- WORK ORDER: Copy every line of the data that contains the string "cổng".
────────────────────────────────────────
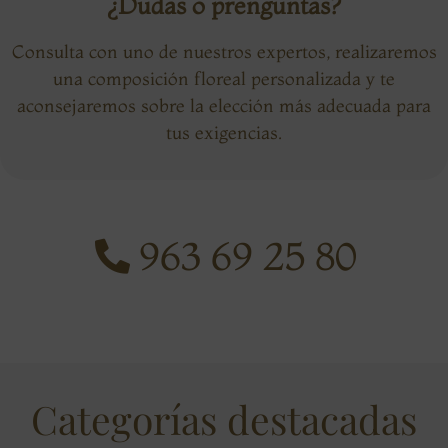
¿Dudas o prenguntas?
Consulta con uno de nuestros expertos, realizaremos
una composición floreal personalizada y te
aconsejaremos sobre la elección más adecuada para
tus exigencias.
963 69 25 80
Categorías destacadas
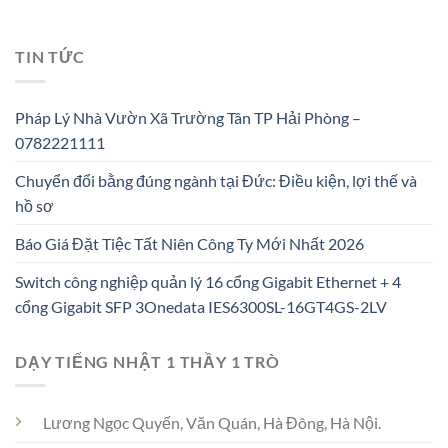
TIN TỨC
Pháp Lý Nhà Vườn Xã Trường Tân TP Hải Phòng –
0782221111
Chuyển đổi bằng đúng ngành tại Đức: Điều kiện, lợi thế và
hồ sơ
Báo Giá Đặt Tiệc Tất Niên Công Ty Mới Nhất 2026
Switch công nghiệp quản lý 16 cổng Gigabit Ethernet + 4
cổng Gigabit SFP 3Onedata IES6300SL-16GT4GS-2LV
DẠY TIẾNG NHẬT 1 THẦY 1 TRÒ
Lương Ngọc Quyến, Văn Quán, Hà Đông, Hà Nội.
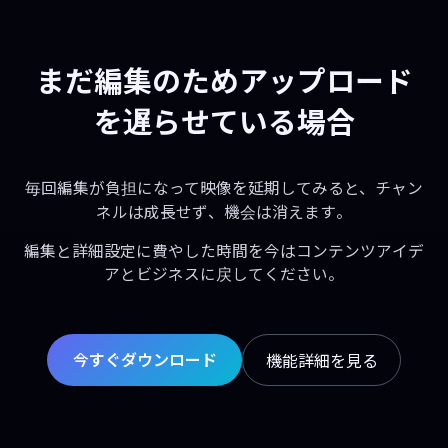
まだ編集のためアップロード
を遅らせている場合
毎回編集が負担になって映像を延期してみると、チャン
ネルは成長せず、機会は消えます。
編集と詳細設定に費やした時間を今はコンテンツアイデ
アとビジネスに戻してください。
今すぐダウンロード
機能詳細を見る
────────────────────────────────────────
- EXERCISE SOLUTION:
Switch công nghiệp quản lý 16 cổng Gigabit Ethernet + 4
cổng Gigabit SFP 3Onedata IES6300SL-16GT4GS-2LV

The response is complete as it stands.